Inline assembly in Linux (opens in new tab)

(github.com)

158 points0xAX10y ago33 comments

33 comments

I'm trying to add call/cc to node, or to lua.

Recap: call/cc is the ability to save the current state of a running thread, then revert to that state at a later point in time. In other words, at any point in your program, you can say "Save the current stack." It's saved as a function. Later, whenever you call that function, the current stack is thrown out, and replaced with the saved stack.

This is very useful for a number of reasons. It's also a very rare feature to have in your language.

Neither node nor lua has support for this. The closest I've found is a Lua extension which adds coroutine.clone(). In principle, this is the solution. In practice, it has a number of limitations, such as restrictions on when you're allowed to call coroutine.clone(). (For example, if your stack looks like Lua -> C -> Lua, then it won't work.)

I tried to channel my inner Mike Pall and solve this problem once and for all, but I'm not Mike Pall, and this is really hard. I was hoping you might know of any possible solution which is (a) practical, (b) cross-platform, and (c) works in all cases.

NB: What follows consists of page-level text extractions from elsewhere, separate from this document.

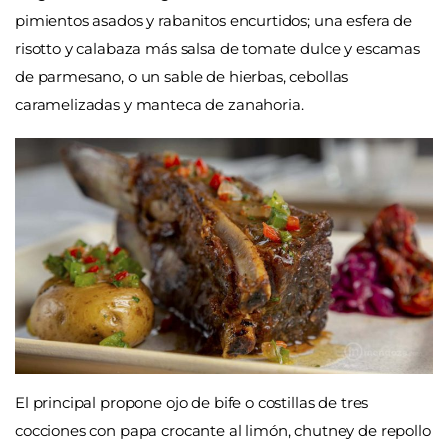
pimientos asados y rabanitos encurtidos; una esfera de
risotto y calabaza más salsa de tomate dulce y escamas
de parmesano, o un sable de hierbas, cebollas
caramelizadas y manteca de zanahoria.
El principal propone ojo de bife o costillas de tres
cocciones con papa crocante al limón, chutney de repollo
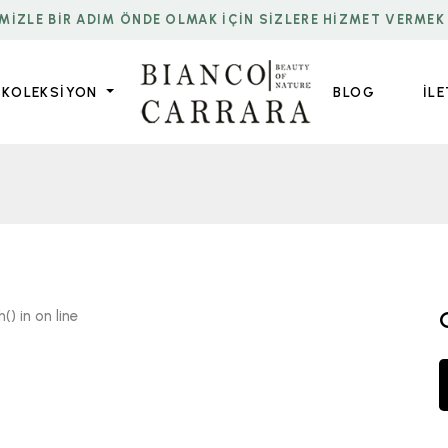
IMIZLE BIR ADIM ÖNDE OLMAK IÇIN SIZLERE HIZMET VERMEK 
KOLEKSİYON
BLOG
İL
h() in
on line
biancocarraramermer/product.php
mermer.com/t/biancocarraramermer/product.php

Why post this here? Because this post happens to attract exactly the kind of people that might know a way forward. There must be a way. Apologies for the off-topic comment.

kenOfYugen10y ago

James Long is currently playing with call/cc in JavaScript [1].

He mentioned a paper titled "Exceptional Continuations in JavaScript" [2], that describes the method he used in his implementation.

Maybe you should get in touch?

[1] https://twitter.com/jlongster/status/726259468405751808

[2] http://www.schemeworkshop.org/2007/procPaper4.pdf

sitkack10y ago

I assume you have read http://okmij.org/ftp/continuations/against-callcc.html

haberman10y ago

> if your stack looks like Lua -> C -> Lua, then it won't work.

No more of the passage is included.